The community, born from the proclamation of the Gospel, recognizes that it was called by the words of those who were the first to experience the Lord and were sent out by Him. It knows that it can count on the guidance of the Twelve, as well as that of those who were gradually associated with them as their successors in the ministry of the Word and in the service of communion. Consequently, the community feels committed to transmit to others the “Good News” of the actual presence of the Lord and of his Paschal Mystery, brought about in the Spirit.… Tradition, therefore, is the history of the Spirit who acts in the Church’s history through the mediation of the Apostles and their successors, in faithful continuity with the experience of the origins.… Thus, but differently from the Apostles, we too have a true, personal experience of the presence of the Risen Lord. Therefore, through the apostolic ministry it is Christ Himself who reaches those who are called to the faith. The distance of the centuries is overcome and the Risen One offers Himself alive and active for our sake, in the Church and in the world today.

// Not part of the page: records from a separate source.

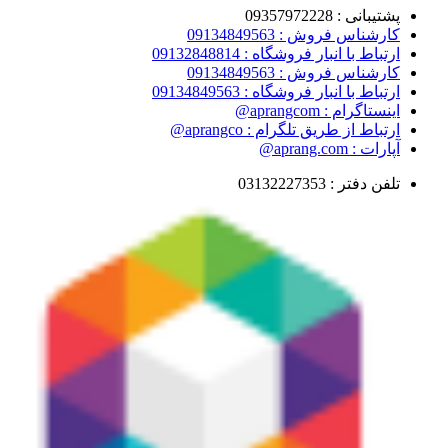
پشتیبانی : 09357972228
کارشناس فروش : 09134849563
ارتباط با انبار فروشگاه : 09132848814
کارشناس فروش : 09134849563
ارتباط با انبار فروشگاه : 09134849563
اینستاگرام : aprangcom@
ارتباط از طریق تلگرام : aprangco@
آپارات : aprang.com@
تلفن دفتر : 03132227353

This is our great joy. In the living river of Tradition, Christ is not 2,000 years away but is really present among us and gives us the Truth, He gives us the light that makes us live and find the way toward the future.
General Audience, Wednesday, May 3, 2006

Ecclesial communion is inspired and sustained by the Holy Spirit and preserved and promoted by the apostolic ministry.… The Holy Spirit appears to us as the guarantor of the active presence of the mystery in history, the One who ensures its realization down the centuries. Thanks to the Paraclete, it will always be possible for subsequent generations to have the same experience of the Risen One that was lived by the apostolic community at the origin of the Church, since it is passed on and actualized in the faith, worship, and communion of the People of God, on pilgrimage through time.… The Church’s apostolic Tradition consists in this transmission of the goods of salvation which, through the power of the Spirit, makes the Christian community the permanent actualization of the original communion.… Tradition is not the transmission of things or words, a collection of dead things. Tradition is the living river that links us to the origins, the living river in which the origins are ever present, the great river that leads us to the gates of eternity. And since this is so, in this living river the words of the Lord that we heard on the reader’s lips to start with are ceaselessly brought about: “I am with you always, to the close of the age” (Mt 28:20).